The Carey family moved to Hastings when Carey was entering his freshman year of high school. Carey had been living in Crown Point, Ind., where his father, Gene, worked for Standard Oil.
Gene Carey earned a position at the refinery at Pine Bend, and the family moved to Hastings. That fall, while playing on the football team, one of Carey’s teammates couldn’t believe how big Carey was. He nicknamed him “Moose” and it stuck.
“Most of his friends still called him that,” Monjeau said.
He is survived by his mother Norma and siblings Dave, Jan (Monjeau), Lynne, Tim and Paula.
“We have a big family, and we all take care of each other,” Monjeau said.
He is also survived by a boy he continued to mentor named Jack Runge.
His funeral was Wednesday at the St. Thomas chapel in St. Paul.
Carey’s online obituary and guestbook at legacy.com has drawn a number of comments from former students and colleagues.
Dave Wright from St Paul wrote: “He was a terrific teacher ... and an even better human being.”
Tom and Barb Ditty wrote: “Dan was a great friend, teammate and human being, though he would become quite irritated with outfielders who would yell ‘throw strikes.’
“We feel a tremendous loss with Dan's passing and wish we could be there for the celebration of his life.

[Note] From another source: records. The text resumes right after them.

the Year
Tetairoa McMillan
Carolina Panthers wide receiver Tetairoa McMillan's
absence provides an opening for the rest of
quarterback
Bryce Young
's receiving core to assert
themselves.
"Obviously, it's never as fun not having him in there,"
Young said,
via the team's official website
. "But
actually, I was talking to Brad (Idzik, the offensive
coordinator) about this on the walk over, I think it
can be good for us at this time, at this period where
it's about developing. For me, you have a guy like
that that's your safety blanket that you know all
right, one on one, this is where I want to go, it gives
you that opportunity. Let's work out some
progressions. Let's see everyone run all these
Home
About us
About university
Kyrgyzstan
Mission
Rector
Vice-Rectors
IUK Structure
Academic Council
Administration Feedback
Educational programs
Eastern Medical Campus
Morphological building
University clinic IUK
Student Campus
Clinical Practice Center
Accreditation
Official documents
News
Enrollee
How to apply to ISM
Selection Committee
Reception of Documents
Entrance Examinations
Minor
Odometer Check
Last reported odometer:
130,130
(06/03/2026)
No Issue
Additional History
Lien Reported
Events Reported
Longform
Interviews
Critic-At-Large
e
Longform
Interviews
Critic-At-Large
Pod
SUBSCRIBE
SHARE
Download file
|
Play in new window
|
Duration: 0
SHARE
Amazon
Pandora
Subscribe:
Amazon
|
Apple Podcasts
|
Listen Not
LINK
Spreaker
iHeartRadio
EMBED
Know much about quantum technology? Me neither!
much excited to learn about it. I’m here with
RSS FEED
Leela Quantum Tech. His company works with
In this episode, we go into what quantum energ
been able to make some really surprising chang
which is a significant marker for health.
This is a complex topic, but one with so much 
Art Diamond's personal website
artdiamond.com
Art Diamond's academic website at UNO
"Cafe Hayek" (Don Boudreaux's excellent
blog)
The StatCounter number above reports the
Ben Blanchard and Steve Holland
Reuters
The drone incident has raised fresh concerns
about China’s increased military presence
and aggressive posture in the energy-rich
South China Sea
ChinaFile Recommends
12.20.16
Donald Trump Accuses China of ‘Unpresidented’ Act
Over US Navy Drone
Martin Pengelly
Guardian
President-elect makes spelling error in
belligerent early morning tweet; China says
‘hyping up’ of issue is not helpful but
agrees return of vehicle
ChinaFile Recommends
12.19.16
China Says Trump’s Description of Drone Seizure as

The ‘Hen Room’ at Kings will never be the same.”
Chad Scheitel of Minneapolis wrote:
“Dr. Carey was my mentor and advisor while I was taking classes at St. Thomas. I helped him in his lab and he was a great help to me while I was in graduate school at the University of Minnesota as he helped me with my research project and even allowed me to do a lot of the research with him at the University of St. Thomas.
“He was one of a kind as both a teacher and a person. I will miss him and so will the many people whose lives he touched.”
Bob and Linda Carlson wrote: “Saddened to learn of Dan's passing. We remember Moose as a smart, kind, humorous and gentle man. He was a baseball fan of the first order. It was impossible to stump him with a trivia question.
“Moose was a ton of fun to be around. He will be sorely missed. All the best to his family and many friends.”